Jesus helped me because He is Jesus and He walks with me unconditionally just as He does with you. I believe in God, Jesus and the Holy Spirit and His promises. So, in my toughest of times the Lord “…turned to me and had mercy on me; He showed His strength on my behalf; He saved me, because I serve Him just as my mother did”. Psalm 86:15-16.

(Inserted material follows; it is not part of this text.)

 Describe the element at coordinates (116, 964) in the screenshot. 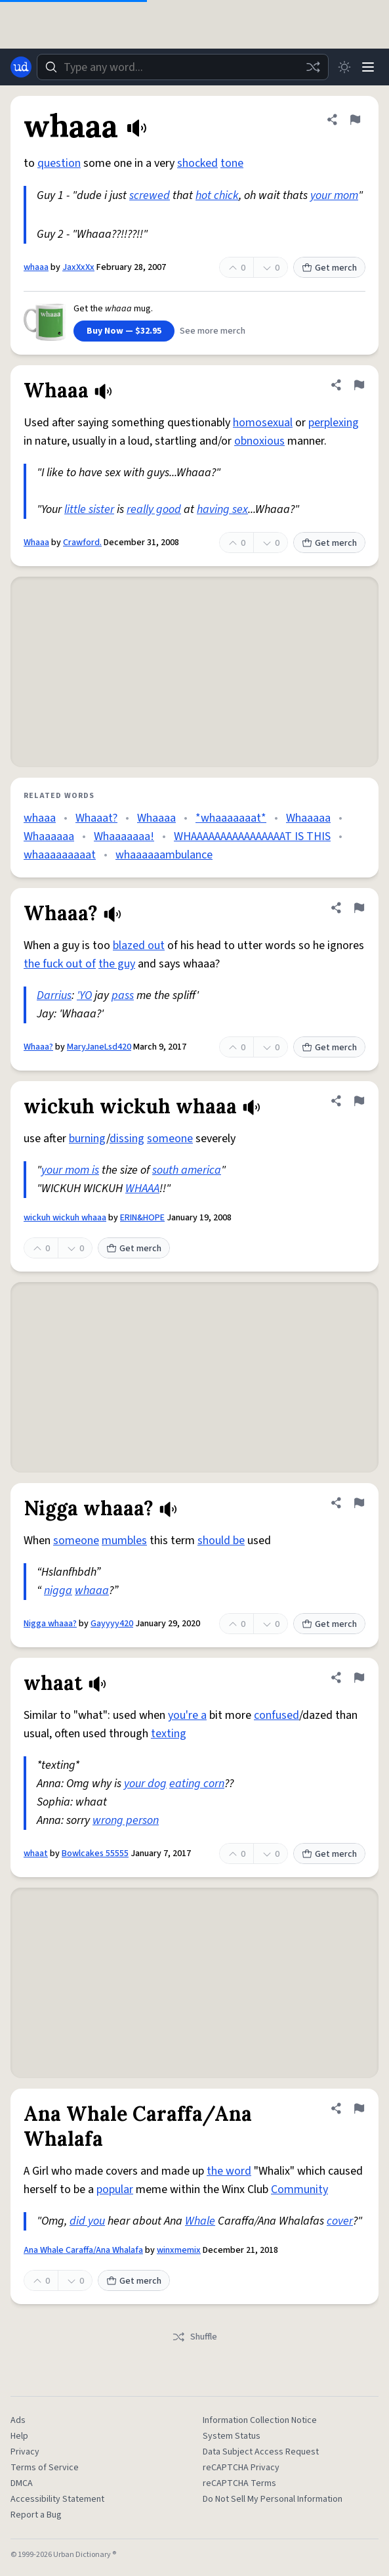 I see `the guy` at that location.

1 Pete 5:10 says: “The God of all grace, who called you to His eternal glory in Christ, after you have suffered a little while, will Himself restore you and make you strong, firm and steadfast.” Amen to this promise. With the choices I make there are consequences and I felt them but God knows my situation could have been a lot worse if it were not for His faithfulness because “If we are faithless, He remains faithful— for He cannot deny Himself.” 2 Timothy 2:13. In reality, none of us will leave this earth unscathed “…for affliction does not come from the dust, nor does trouble spring from the ground; Yet man is born to trouble as the sparks fly upward.” Job 5:6-7
I say all of this to say, that if I would not have gone through my life’s trials I don’t know if I would have attempted to build a relationship with Jesus. We all have our life’s trials but through them I say to the Lord . . . “as long as you are walking with me, I can do this” and I mean just that, so it’s not an option for me not to pray to my Abba-Father, daily.
Lord, “Let us hold fast the confession of our hope without wavering, for you who promised is faithful.” Hebrews 10:23. Thank you for your unconditional love and never leaving me nor forsaking me. Thank you, Abba Father. I give you the highest praise.